You Are Still Single As Evidenced By Would
Um, guys, are almost none of you in a monogamous relationship? And even if you are single there’s also the issue of risking the friendship. What are you all thinking?
Only 14% of men attracted to women answering this didn’t have at least one female friend they would have a one night stand with? Presumably many of the others don’t have the right female friend. Which means substantially more than 86% of them are not, for the most important practical purpose, in a monogamous relationship?
Remember that other poll from Aella above, that showed at least 40% of people were in 8+ year relationships? And the one from Alice that 78% of herero men were in a 1+ year nominally monogamous relationship? Rut roh.
Then on top of that, a majority are willing to do this with a majority of their female friends, not only that one they have that crush on.
It doesn’t mean these people don’t think they’re in relationships. As we’ve seen, they very much do think this. They might even be right. But don’t tempt them.
You’re Single Because You Lack Motivation
Paper reminds us there is a 34 points gap (+34 versus +0) in net happiness for married versus unmarried people, with cohabitation only worth 10 points, and analyzes how this premium varies (slightly) by demographics.
As the paper readily admits this tells us essentially nothing about what makes someone happy, because the whole thing is unfixibly confounded to hell. Happier, healthier and more successful people have an easier time getting married, and being unhappy leads to divorce. Both effects are epic in size.
We do know the overall situation over a 50+ year time horizon is not good news, because while marrieds are slightly happier, the unmarrieds are somewhat less happy and more importantly are a larger percent of the population.
Beyond that, I don’t know what to do with all these graphs or how to cash it out in useful advice. One might say ‘be the type of person who gets married,’ perhaps.

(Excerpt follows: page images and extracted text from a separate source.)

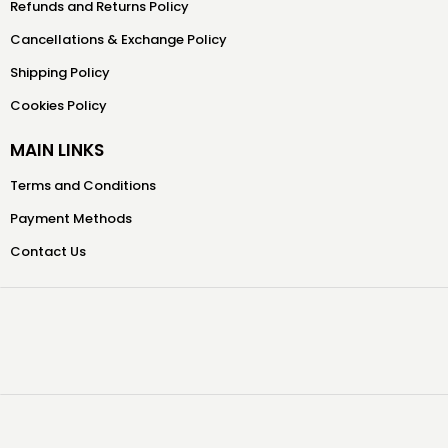
Refunds and Returns Policy
Cancellations & Exchange Policy
Shipping Policy
Cookies Policy
MAIN LINKS
Terms and Conditions
Payment Methods
Contact Us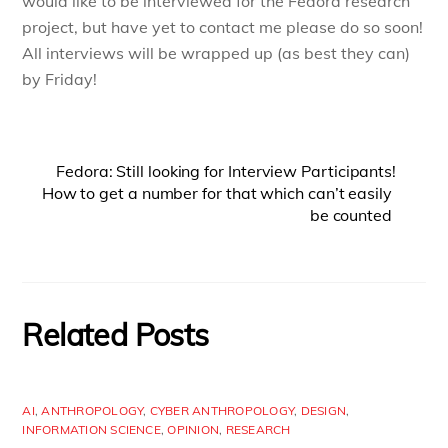
would like to be interviewed for the Fedora research
project, but have yet to contact me please do so soon!
All interviews will be wrapped up (as best they can)
by Friday!
Fedora: Still looking for Interview Participants!
How to get a number for that which can’t easily
be counted
Related Posts
AI
,
ANTHROPOLOGY
,
CYBER ANTHROPOLOGY
,
DESIGN
,
INFORMATION SCIENCE
,
OPINION
,
RESEARCH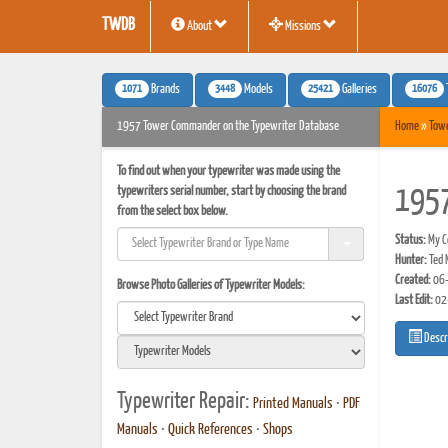
TWDB
About
Missions
1071
3448
25421
16076
Brands
Models
Galleries
1957 Tower Commander on the Typewriter Database
Home
»
Tow
To find out when your typewriter was made using the
typewriters serial number, start by choosing the brand
1957
from the select box below.
Status:
My Co
Hunter:
Ted 
Created:
06-
Browse Photo Galleries of Typewriter Models:
Last Edit:
02
Descr
Typewriter Repair:
Printed Manuals
•
PDF
Manuals
•
Quick References
•
Shops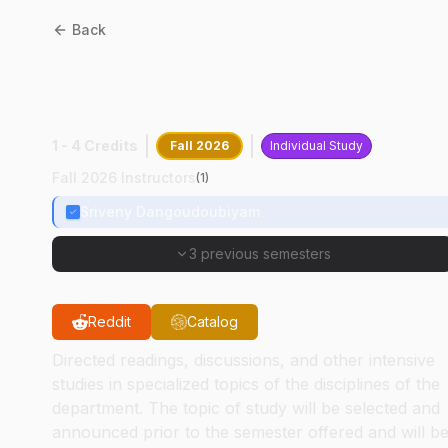
Back
CPB
68000
:
Veterinary
Parasitology
1 - 4 Credits
Fall 2026
Individual Study
Fall 2026 Instructors
(
1
)
Sriveny Dangoudoubiyam
3 previous semesters
Reddit
Catalog
Directed readings, discussions, and other intensive
studies in specialized topics of the disciplines of the
department. The topic of study will be selected and
announced prior to the semester offered and will b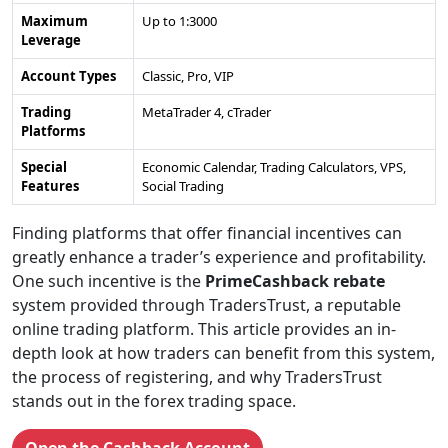
Maximum
Up to 1:3000
Leverage
Account Types
Classic, Pro, VIP
Trading
MetaTrader 4, cTrader
Platforms
Special
Economic Calendar, Trading Calculators, VPS,
Features
Social Trading
Finding platforms that offer financial incentives can
greatly enhance a trader’s experience and profitability.
One such incentive is the
PrimeCashback rebate
system provided through TradersTrust, a reputable
online trading platform. This article provides an in-
depth look at how traders can benefit from this system,
the process of registering, and why TradersTrust
stands out in the forex trading space.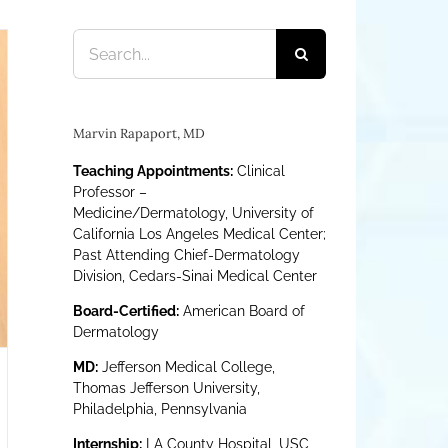
Search
for:
Marvin Rapaport, MD
Teaching Appointments:
Clinical
Professor –
Medicine/Dermatology, University of
California Los Angeles Medical Center;
Past Attending Chief-Dermatology
Division, Cedars-Sinai Medical Center
Board-Certified:
American Board of
Dermatology
MD:
Jefferson Medical College,
Thomas Jefferson University,
Philadelphia, Pennsylvania
Internship:
LA County Hospital, USC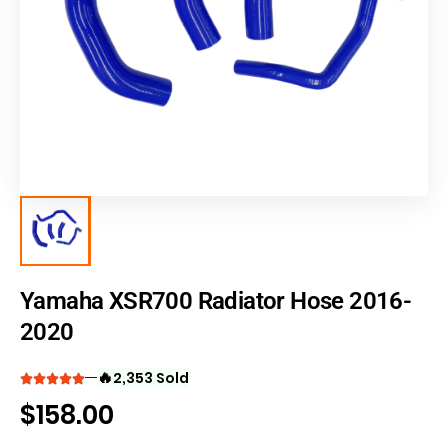
Yamaha XSR700 Radiator Hose 2016-
2020
🔥
2,353 Sold
$
158.00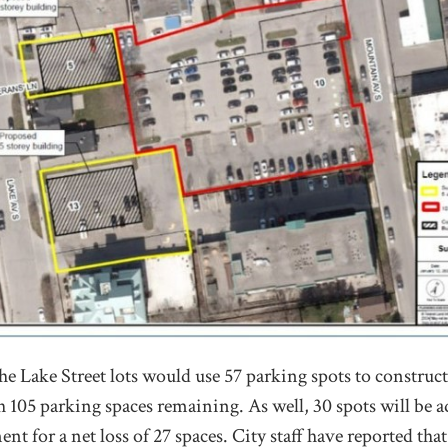
he Lake Street lots would use 57 parking spots to construct
 105 parking spaces remaining. As well, 30 spots will be ad
t for a net loss of 27 spaces. City staff have reported that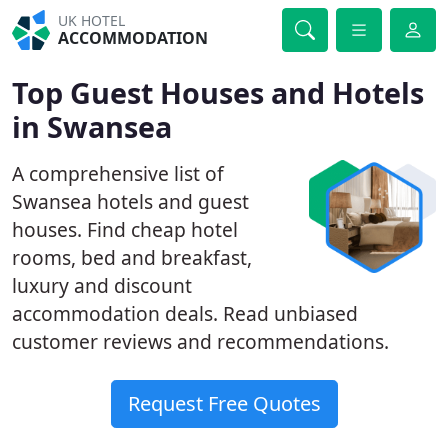
UK HOTEL
ACCOMMODATION
Top Guest Houses and Hotels
in Swansea
A comprehensive list of
Swansea hotels and guest
houses. Find cheap hotel
rooms, bed and breakfast,
luxury and discount
accommodation deals. Read unbiased
customer reviews and recommendations.
Request Free Quotes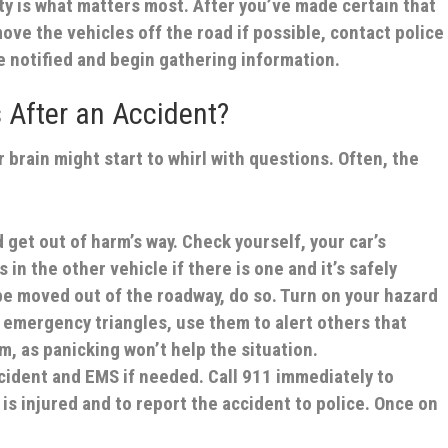
ty is what matters most. After you’ve made certain that
ove the vehicles off the road if possible, contact police
e notified and begin gathering information.
 After an Accident?
r brain might start to whirl with questions. Often, the
 get out of harm’s way.
Check yourself, your car’s
n the other vehicle if there is one and it’s safely
 be moved out of the roadway, do so. Turn on your hazard
or emergency triangles, use them to alert others that
lm, as panicking won’t help the situation.
ccident and EMS if needed.
Call 911 immediately to
is injured and to report the accident to police. Once on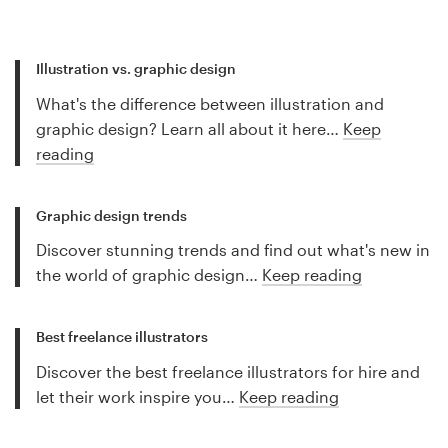
Illustration vs. graphic design
What's the difference between illustration and
graphic design? Learn all about it here…
Keep
reading
Graphic design trends
Discover stunning trends and find out what's new in
the world of graphic design…
Keep reading
Best freelance illustrators
Discover the best freelance illustrators for hire and
let their work inspire you…
Keep reading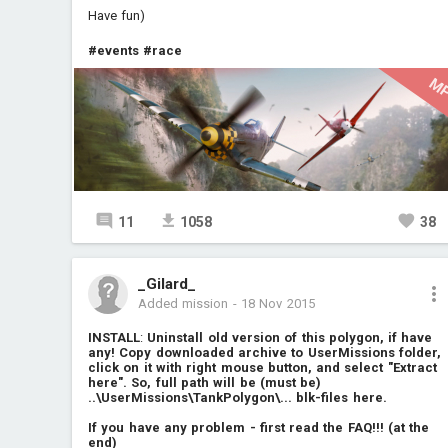
Have fun)
#events
#race
M
11
1058
38
_Gilard_
Added mission
-
18 Nov 2015
INSTALL
:
Uninstall old version of this polygon, if have
any! Copy downloaded archive to UserMissions folder,
click on it with right mouse button, and select "Extract
here". So, full path will be (must be)
..\UserMissions\TankPolygon\... blk-files here.
If you have any problem - first read the FAQ!!! (at the
end)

You’re Single Because Of Robin Hanson
As usual, never stop Robin Hansoning.
This has to be true, because math.
It’s less true than it appears, because the relations of ‘main characters’ feel special to them the same as everyone else’s feel special. You could totally make a romantic comedy based on what I experienced, and you could also totally have me as a background character in someone else’s romantic comedy, although probably I’d be in a different genre entirely.
To you, it will feel more like that of the special main characters, except that you don’t need to have a false crisis in the third act.
You’re Single Because You Did This Instead Of Going To Therapy
Don’t be whoever Casy Means is being here. Or do, it’s not like it did that much harm, as long as you don’t expect any of it to do anything.
The Lighter Side
We wish everyone involved the best.
Try harder.
A new app lets you pay to crash someone’s wedding and be a legit guest, cost is about $100-$150 per guest. This seems low, given the cost to have a wedding worth crashing, and given you get a full meal, plus buffet and open bar, a unique experience and a reasonable amount of opportunity.
What Jacob learned about sex at the rationalist bloggers’ conference, essentially that with zero integrity you get fuckbois and pickup artists, and when you do the opposite and get sufficiently high integrity and optimize for trust and honesty way above normal levels you get something magical and suddenly many good things are possible.